• Work required:
Repeat all of the material exactly, with no line missing.

• Data:
################
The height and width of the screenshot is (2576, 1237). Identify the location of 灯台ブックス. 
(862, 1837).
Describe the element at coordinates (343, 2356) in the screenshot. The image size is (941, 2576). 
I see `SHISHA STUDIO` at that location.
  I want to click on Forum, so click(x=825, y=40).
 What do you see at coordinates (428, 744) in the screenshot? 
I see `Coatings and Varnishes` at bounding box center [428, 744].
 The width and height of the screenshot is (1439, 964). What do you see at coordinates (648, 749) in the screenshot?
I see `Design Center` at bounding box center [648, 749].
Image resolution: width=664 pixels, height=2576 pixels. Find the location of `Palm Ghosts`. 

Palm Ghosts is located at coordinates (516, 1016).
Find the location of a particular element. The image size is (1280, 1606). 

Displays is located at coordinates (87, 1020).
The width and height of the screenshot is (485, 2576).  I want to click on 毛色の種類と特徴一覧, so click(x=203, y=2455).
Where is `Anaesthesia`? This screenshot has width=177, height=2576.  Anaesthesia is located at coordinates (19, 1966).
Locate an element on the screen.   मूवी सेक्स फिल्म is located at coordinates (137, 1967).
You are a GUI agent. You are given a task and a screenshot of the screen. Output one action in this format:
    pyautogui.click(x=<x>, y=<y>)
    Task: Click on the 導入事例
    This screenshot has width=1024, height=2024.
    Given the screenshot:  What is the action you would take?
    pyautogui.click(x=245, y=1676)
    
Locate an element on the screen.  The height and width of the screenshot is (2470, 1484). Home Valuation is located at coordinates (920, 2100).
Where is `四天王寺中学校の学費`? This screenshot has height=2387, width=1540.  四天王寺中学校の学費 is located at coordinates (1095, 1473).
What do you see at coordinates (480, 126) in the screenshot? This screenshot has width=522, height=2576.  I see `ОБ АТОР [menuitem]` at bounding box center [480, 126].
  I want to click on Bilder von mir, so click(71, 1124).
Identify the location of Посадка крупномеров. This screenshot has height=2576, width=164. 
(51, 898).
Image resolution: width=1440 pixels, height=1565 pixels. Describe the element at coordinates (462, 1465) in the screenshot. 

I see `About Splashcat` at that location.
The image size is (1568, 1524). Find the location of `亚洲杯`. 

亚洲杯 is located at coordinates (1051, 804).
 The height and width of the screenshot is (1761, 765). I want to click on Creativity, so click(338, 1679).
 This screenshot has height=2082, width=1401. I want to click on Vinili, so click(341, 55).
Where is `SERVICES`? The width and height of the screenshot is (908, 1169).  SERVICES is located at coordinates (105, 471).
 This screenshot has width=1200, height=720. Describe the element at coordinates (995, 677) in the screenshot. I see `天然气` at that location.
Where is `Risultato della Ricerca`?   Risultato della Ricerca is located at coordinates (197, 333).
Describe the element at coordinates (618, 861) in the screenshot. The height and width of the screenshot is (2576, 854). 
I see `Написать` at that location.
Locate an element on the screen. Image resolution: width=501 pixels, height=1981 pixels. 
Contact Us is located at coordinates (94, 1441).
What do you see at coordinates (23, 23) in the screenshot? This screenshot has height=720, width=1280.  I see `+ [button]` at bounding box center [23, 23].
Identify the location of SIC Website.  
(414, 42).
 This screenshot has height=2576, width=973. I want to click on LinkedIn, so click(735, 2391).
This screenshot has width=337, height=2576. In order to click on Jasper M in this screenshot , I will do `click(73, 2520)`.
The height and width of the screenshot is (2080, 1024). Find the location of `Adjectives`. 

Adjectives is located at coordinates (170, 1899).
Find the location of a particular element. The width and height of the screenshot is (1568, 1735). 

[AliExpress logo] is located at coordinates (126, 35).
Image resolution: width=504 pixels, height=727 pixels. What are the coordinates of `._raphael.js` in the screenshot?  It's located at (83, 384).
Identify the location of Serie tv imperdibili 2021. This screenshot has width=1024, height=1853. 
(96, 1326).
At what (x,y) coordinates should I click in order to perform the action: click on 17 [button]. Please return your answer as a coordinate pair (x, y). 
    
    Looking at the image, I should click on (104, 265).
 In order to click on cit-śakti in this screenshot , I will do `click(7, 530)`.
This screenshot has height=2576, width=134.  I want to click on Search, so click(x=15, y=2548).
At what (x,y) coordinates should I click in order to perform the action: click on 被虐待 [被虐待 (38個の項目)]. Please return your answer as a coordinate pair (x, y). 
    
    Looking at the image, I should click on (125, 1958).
################
• Solved exercise:
The height and width of the screenshot is (2576, 1237). Identify the location of 灯台ブックス. 
(862, 1837).
Describe the element at coordinates (343, 2356) in the screenshot. The image size is (941, 2576). 
I see `SHISHA STUDIO` at that location.
  I want to click on Forum, so click(x=825, y=40).
 What do you see at coordinates (428, 744) in the screenshot? 
I see `Coatings and Varnishes` at bounding box center [428, 744].
 The width and height of the screenshot is (1439, 964). What do you see at coordinates (648, 749) in the screenshot?
I see `Design Center` at bounding box center [648, 749].
Image resolution: width=664 pixels, height=2576 pixels. Find the location of `Palm Ghosts`. 

Palm Ghosts is located at coordinates (516, 1016).
Find the location of a particular element. The image size is (1280, 1606). 

Displays is located at coordinates (87, 1020).
The width and height of the screenshot is (485, 2576).  I want to click on 毛色の種類と特徴一覧, so click(x=203, y=2455).
Where is `Anaesthesia`? This screenshot has width=177, height=2576.  Anaesthesia is located at coordinates (19, 1966).
Locate an element on the screen.   मूवी सेक्स फिल्म is located at coordinates (137, 1967).
You are a GUI agent. You are given a task and a screenshot of the screen. Output one action in this format:
    pyautogui.click(x=<x>, y=<y>)
    Task: Click on the 導入事例
    This screenshot has width=1024, height=2024.
    Given the screenshot:  What is the action you would take?
    pyautogui.click(x=245, y=1676)
    
Locate an element on the screen.  The height and width of the screenshot is (2470, 1484). Home Valuation is located at coordinates (920, 2100).
Where is `四天王寺中学校の学費`? This screenshot has height=2387, width=1540.  四天王寺中学校の学費 is located at coordinates (1095, 1473).
What do you see at coordinates (480, 126) in the screenshot? This screenshot has width=522, height=2576.  I see `ОБ АТОР [menuitem]` at bounding box center [480, 126].
  I want to click on Bilder von mir, so click(71, 1124).
Identify the location of Посадка крупномеров. This screenshot has height=2576, width=164. 
(51, 898).
Image resolution: width=1440 pixels, height=1565 pixels. Describe the element at coordinates (462, 1465) in the screenshot. 

I see `About Splashcat` at that location.
The image size is (1568, 1524). Find the location of `亚洲杯`. 

亚洲杯 is located at coordinates (1051, 804).
 The height and width of the screenshot is (1761, 765). I want to click on Creativity, so click(338, 1679).
 This screenshot has height=2082, width=1401. I want to click on Vinili, so click(341, 55).
Where is `SERVICES`? The width and height of the screenshot is (908, 1169).  SERVICES is located at coordinates (105, 471).
 This screenshot has width=1200, height=720. Describe the element at coordinates (995, 677) in the screenshot. I see `天然气` at that location.
Where is `Risultato della Ricerca`?   Risultato della Ricerca is located at coordinates (197, 333).
Describe the element at coordinates (618, 861) in the screenshot. The height and width of the screenshot is (2576, 854). 
I see `Написать` at that location.
Locate an element on the screen. Image resolution: width=501 pixels, height=1981 pixels. 
Contact Us is located at coordinates (94, 1441).
What do you see at coordinates (23, 23) in the screenshot? This screenshot has height=720, width=1280.  I see `+ [button]` at bounding box center [23, 23].
Identify the location of SIC Website.  
(414, 42).
 This screenshot has height=2576, width=973. I want to click on LinkedIn, so click(735, 2391).
This screenshot has width=337, height=2576. In order to click on Jasper M in this screenshot , I will do `click(73, 2520)`.
The height and width of the screenshot is (2080, 1024). Find the location of `Adjectives`. 

Adjectives is located at coordinates (170, 1899).
Find the location of a particular element. The width and height of the screenshot is (1568, 1735). 

[AliExpress logo] is located at coordinates (126, 35).
Image resolution: width=504 pixels, height=727 pixels. What are the coordinates of `._raphael.js` in the screenshot?  It's located at (83, 384).
Identify the location of Serie tv imperdibili 2021. This screenshot has width=1024, height=1853. 
(96, 1326).
At what (x,y) coordinates should I click in order to perform the action: click on 17 [button]. Please return your answer as a coordinate pair (x, y). 
    
    Looking at the image, I should click on (104, 265).
 In order to click on cit-śakti in this screenshot , I will do `click(7, 530)`.
This screenshot has height=2576, width=134.  I want to click on Search, so click(x=15, y=2548).
At what (x,y) coordinates should I click in order to perform the action: click on 被虐待 [被虐待 (38個の項目)]. Please return your answer as a coordinate pair (x, y). 
    
    Looking at the image, I should click on (125, 1958).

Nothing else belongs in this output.